Web 3 is a conversation about control. The core principle of the new web is to return control over all aspects of digital life to its rightful users, in contrast to the internet oligopoly we see today. Organizations like Disco, Ceramic Network and Snapshot are reimagining the web as a place where individuals have a say in who they are, what data they own and how the digital platforms they use are governed.
But it is difficult to initiate a transition away from incumbent web architecture without first understanding the dynamics that have led to today. The self-sovereign internet experience is not one that can be simply strapped to our existing system. It demands a first-principles approach to designing an ecosystem that drives away from the consolidation of identity, data, and ultimately, digital power.
In 1989 when Tim Berners-Lee invented the World Wide Web, he set out to solve the problem of finding and transferring hypermedia from servers that generated content to clients that consumed them. The Hypertext Transfer Protocol (HTTP) was designed to solve this problem, as an application layer protocol for distributed, collaborative, hypermedia information systems.
Hypermedia was a novel concept for the early internet, for the first time, you could have hyperlinks: permissionless links that led from one resource on the internet to any other. This was enabled by a broadly accepted standard called the Uniform Resource Identifier (URI). Every website link that exists today, for example
https://www.google.com, complies with the URI standard.
By the year 2000, 500 million people were using the web.

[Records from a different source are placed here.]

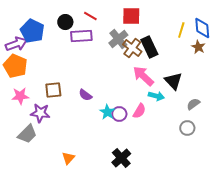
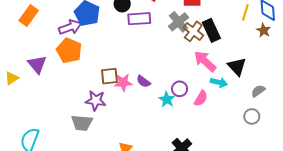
pink star: (20, 96) -> (123, 82), moved
purple circle: (119, 114) -> (180, 89), moved
gray trapezoid: (27, 134) -> (82, 123), turned 50

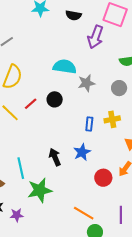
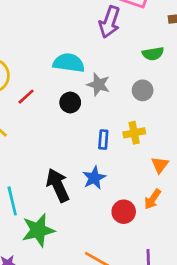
gray star: (86, 83) -> (98, 84), turned 30
black circle: (55, 99) -> (70, 103), moved
red line: (31, 104) -> (26, 97), moved
black arrow: (55, 157) -> (58, 185), size x1.4

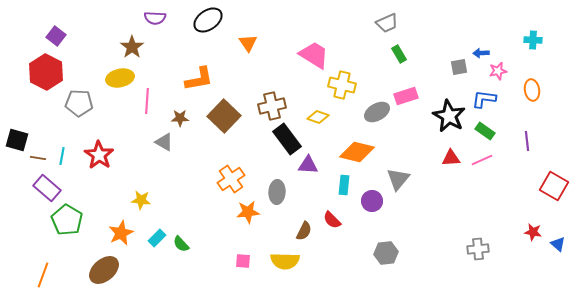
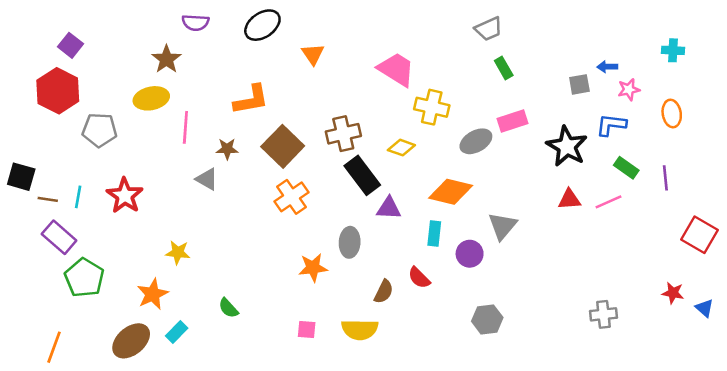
green rectangle: (485, 131) -> (626, 168), moved
orange cross: (231, 179) -> (292, 197), moved
cyan rectangle: (157, 238) -> (177, 332), moved

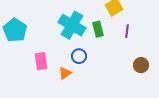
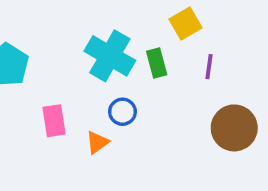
brown circle: (141, 65) -> (234, 128), size x1.6

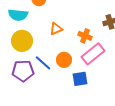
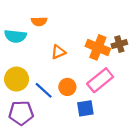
orange cross: (85, 36) -> (98, 47), moved, size x1.5
yellow circle: (22, 41) -> (17, 79), moved
purple pentagon: (23, 71) -> (21, 113), moved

Most of the web back then consisted of janky sites with search bars viewed over a 56k dialup connection. Looking at these early websites, the focus on hyperlinks and web navigation between pages is clear. Amazon’s website heavily relied on hyperlinks to different pages, each with its own unique URI. Accessing different resources from content providers like Amazon, wasn’t just a part of the internet, it was the internet. The read-only web was all about links, pages and resources.
URIs are only one part of the problem. Upon receiving a URI, a browser must find the correct device to request the resource from. To accomplish this, each device has its own unique identifier called the Internet Protocol (IP) address.
To resolve a URI into an IP address, the browser employs the Domain Name Service (DNS) system, to convert human-readable hostnames (
google.com) into IP addresses (
18.104.22.168). Without delving into excessive detail like NAT traversal, private networks and DNS records, IP addresses form the foundation of referencing and identifying devices on the internet.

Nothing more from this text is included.